Transcribed page contents:
■ ■ ■ ■ ■ ■ ■
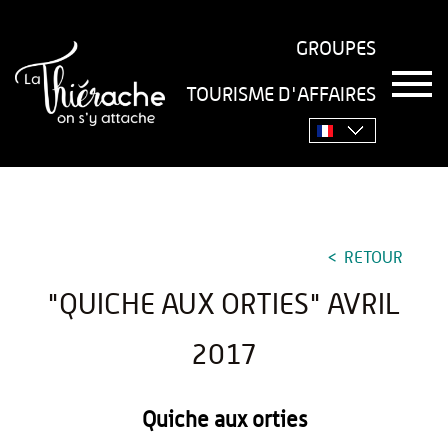
GROUPES
T
TOURISME D'AFFAIRES
o
Accueil
›
Séjourner
›
Gastronomie
›
Recettes
›
"Quiche
g
g
aux orties" avril 2017
l
e
n
a
v
RETOUR
i
g
"QUICHE AUX ORTIES" AVRIL
a
t
i
2017
o
n
Quiche aux orties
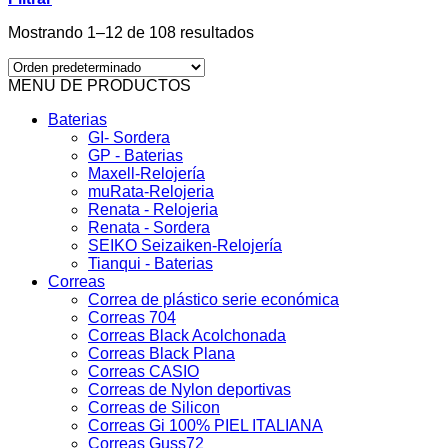
Mostrando 1–12 de 108 resultados
MENU DE PRODUCTOS
Baterias
GI- Sordera
GP - Baterias
Maxell-Relojería
muRata-Relojeria
Renata - Relojeria
Renata - Sordera
SEIKO Seizaiken-Relojería
Tianqui - Baterias
Correas
Correa de plástico serie económica
Correas 704
Correas Black Acolchonada
Correas Black Plana
Correas CASIO
Correas de Nylon deportivas
Correas de Silicon
Correas Gi 100% PIEL ITALIANA
Correas Guss72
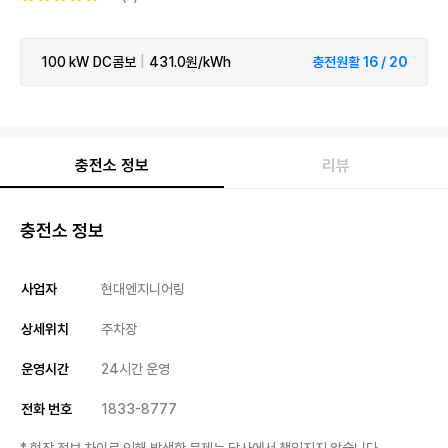
100 kW
DC콤보
|
431.0원/kWh
충전원활 16 / 20
충전소 정보
리뷰
충전소 정보
사업자
현대엔지니어링
상세위치
주차장
운영시간
24시간 운영
전화 번호
1833-8777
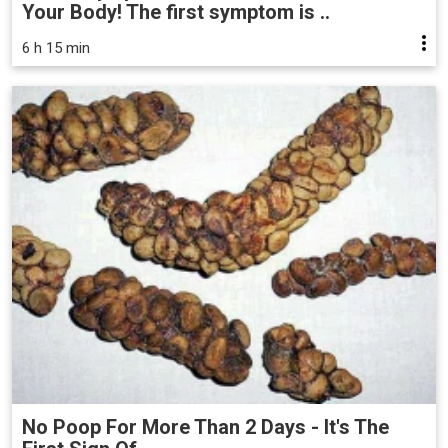
Your Body! The first symptom is ..
6 h 15 min
No Poop For More Than 2 Days - It's The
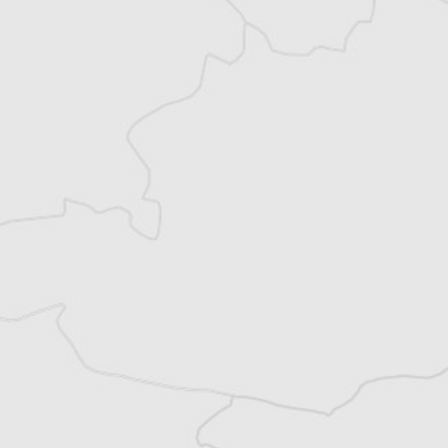
Explorez +10 ans d’archives sur les
Balkans
Vous avez déjà un compte ?
Se connecter
Thomas Claus
Traducteur⋅rice
Tous nos articles de Forum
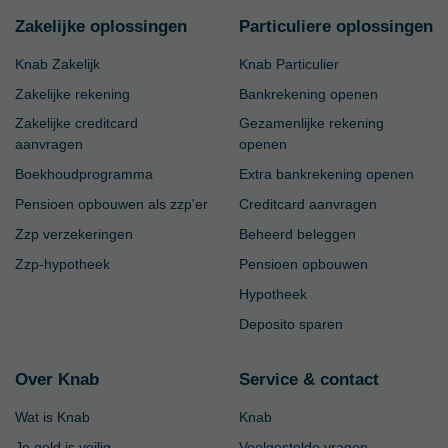
Zakelijke oplossingen
Particuliere oplossingen
Knab Zakelijk
Knab Particulier
Zakelijke rekening
Bankrekening openen
Zakelijke creditcard
Gezamenlijke rekening
aanvragen
openen
Boekhoudprogramma
Extra bankrekening openen
Pensioen opbouwen als zzp'er
Creditcard aanvragen
Zzp verzekeringen
Beheerd beleggen
Zzp-hypotheek
Pensioen opbouwen
Hypotheek
Deposito sparen
Over Knab
Service & contact
Wat is Knab
Knab
Je geld is veilig
Veelgestelde vragen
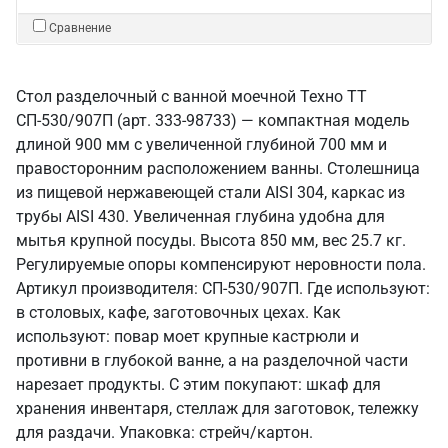
Сравнение
Стол разделочный с ванной моечной Техно ТТ
СП-530/907П (арт. 333-98733) — компактная модель
длиной 900 мм с увеличенной глубиной 700 мм и
правосторонним расположением ванны. Столешница
из пищевой нержавеющей стали AISI 304, каркас из
трубы AISI 430. Увеличенная глубина удобна для
мытья крупной посуды. Высота 850 мм, вес 25.7 кг.
Регулируемые опоры компенсируют неровности пола.
Артикул производителя: СП-530/907П. Где используют:
в столовых, кафе, заготовочных цехах. Как
используют: повар моет крупные кастрюли и
противни в глубокой ванне, а на разделочной части
нарезает продукты. С этим покупают: шкаф для
хранения инвентаря, стеллаж для заготовок, тележку
для раздачи. Упаковка: стрейч/картон.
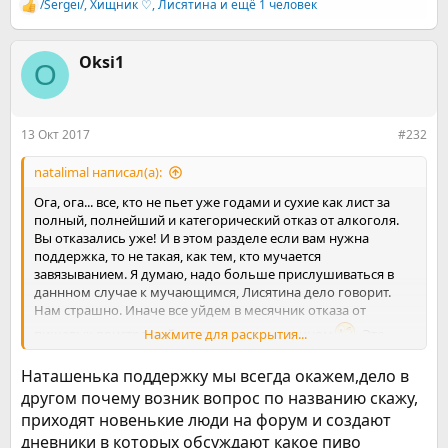
/Sergei/
,
Хищник ♡
,
Лисятина
и ещё 1 человек
Р
е
а
к
Oksi1
O
ц
и
и
:
13 Окт 2017
#232
natalimal написал(а):
Ога, ога... все, кто не пьет уже годами и сухие как лист за
полный, полнейший и категорический отказ от алкоголя.
Вы отказались уже! И в этом разделе если вам нужна
поддержка, то не такая, как тем, кто мучается
завязыванием. Я думаю, надо больше прислушиваться в
даннном случае к мучающимся, Лисятина дело говорит.
Нам страшно. Иначе все уйдем в месячник отказа от
пищевых пристрастий со своим пивом и вином
Нажмите для раскрытия...
. Это
угроза, если что...
Наташенька поддержку мы всегда окажем,дело в
другом почему возник вопрос по названию скажу,
приходят новенькие люди на форум и создают
дневники в которых обсуждают какое пиво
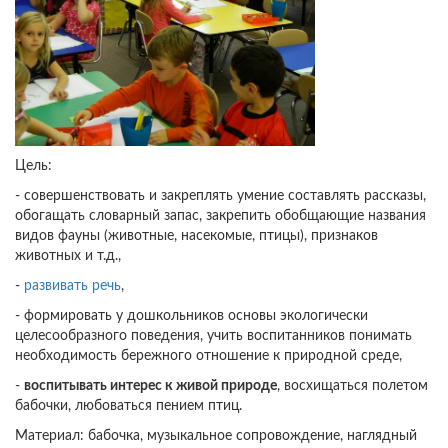
Цель:
- совершенствовать и закреплять умение составлять рассказы,
обогащать словарный запас, закрепить обобщающие названия
видов фауны (животные, насекомые, птицы), признаков
животных и т.д.,
-
развивать речь
,
- формировать у дошкольников основы экологически
целесообразного поведения, учить воспитанников понимать
необходимость бережного отношение к природной среде,
-
воспитывать интерес к живой природе
, восхищаться полетом
бабочки, любоваться пением птиц.
Материал: бабочка, музыкальное сопровождение, наглядный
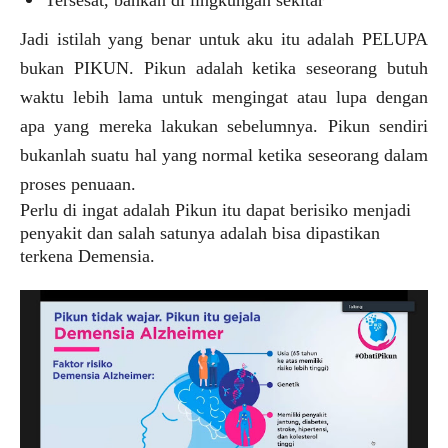
T
ersesat, bahkan di lingkungan sekitar
Jadi istilah yang benar untuk aku itu adalah PELUPA
bukan PIKUN. Pikun adalah ketika seseorang butuh
waktu lebih lama untuk mengingat atau lupa dengan
apa yang mereka lakukan sebelumnya. Pikun sendiri
bukanlah suatu hal yang normal ketika seseorang dalam
proses penuaan.
Perlu di ingat adalah Pikun itu dapat berisiko menjadi
penyakit dan salah satunya adalah bisa dipastikan
terkena Demensia.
■ ■ ■ ■ ■ ■ ■
◆ Task goal
The lines from the top of the data above through the one holding "Ога, ога... все, кто" are to be repeated exactly, and only those, with no pictures.

◆ Completed task
GROUPES
T
TOURISME D'AFFAIRES
o
Accueil
›
Séjourner
›
Gastronomie
›
Recettes
›
"Quiche
g
g
aux orties" avril 2017
l
e
n
a
v
RETOUR
i
g
"QUICHE AUX ORTIES" AVRIL
a
t
i
2017
o
n
Quiche aux orties
Mostrando 1–12 de 108 resultados
MENU DE PRODUCTOS
Baterias
GI- Sordera
GP - Baterias
Maxell-Relojería
muRata-Relojeria
Renata - Relojeria
Renata - Sordera
SEIKO Seizaiken-Relojería
Tianqui - Baterias
Correas
Correa de plástico serie económica
Correas 704
Correas Black Acolchonada
Correas Black Plana
Correas CASIO
Correas de Nylon deportivas
Correas de Silicon
Correas Gi 100% PIEL ITALIANA
Correas Guss72
100 kW
DC콤보
|
431.0원/kWh
충전원활 16 / 20
충전소 정보
리뷰
충전소 정보
사업자
현대엔지니어링
상세위치
주차장
운영시간
24시간 운영
전화 번호
1833-8777
Your Body! The first symptom is ..
6 h 15 min
No Poop For More Than 2 Days - It's The
Explorez +10 ans d’archives sur les
Balkans
Vous avez déjà un compte ?
Se connecter
Thomas Claus
Traducteur⋅rice
Tous nos articles de Forum
Zakelijke oplossingen
Particuliere oplossingen
Knab Zakelijk
Knab Particulier
Zakelijke rekening
Bankrekening openen
Zakelijke creditcard
Gezamenlijke rekening
aanvragen
openen
Boekhoudprogramma
Extra bankrekening openen
Pensioen opbouwen als zzp'er
Creditcard aanvragen
Zzp verzekeringen
Beheerd beleggen
Zzp-hypotheek
Pensioen opbouwen
Hypotheek
Deposito sparen
Over Knab
Service & contact
Wat is Knab
Knab
Je geld is veilig
Veelgestelde vragen
Сравнение
Стол разделочный с ванной моечной Техно ТТ
СП-530/907П (арт. 333-98733) — компактная модель
длиной 900 мм с увеличенной глубиной 700 мм и
правосторонним расположением ванны. Столешница
из пищевой нержавеющей стали AISI 304, каркас из
трубы AISI 430. Увеличенная глубина удобна для
мытья крупной посуды. Высота 850 мм, вес 25.7 кг.
Регулируемые опоры компенсируют неровности пола.
Артикул производителя: СП-530/907П. Где используют:
в столовых, кафе, заготовочных цехах. Как
используют: повар моет крупные кастрюли и
противни в глубокой ванне, а на разделочной части
нарезает продукты. С этим покупают: шкаф для
хранения инвентаря, стеллаж для заготовок, тележку
для раздачи. Упаковка: стрейч/картон.
/Sergei/
,
Хищник ♡
,
Лисятина
и ещё 1 человек
Р
е
а
к
Oksi1
O
ц
и
и
:
13 Окт 2017
#232
natalimal написал(а):
Ога, ога... все, кто не пьет уже годами и сухие как лист за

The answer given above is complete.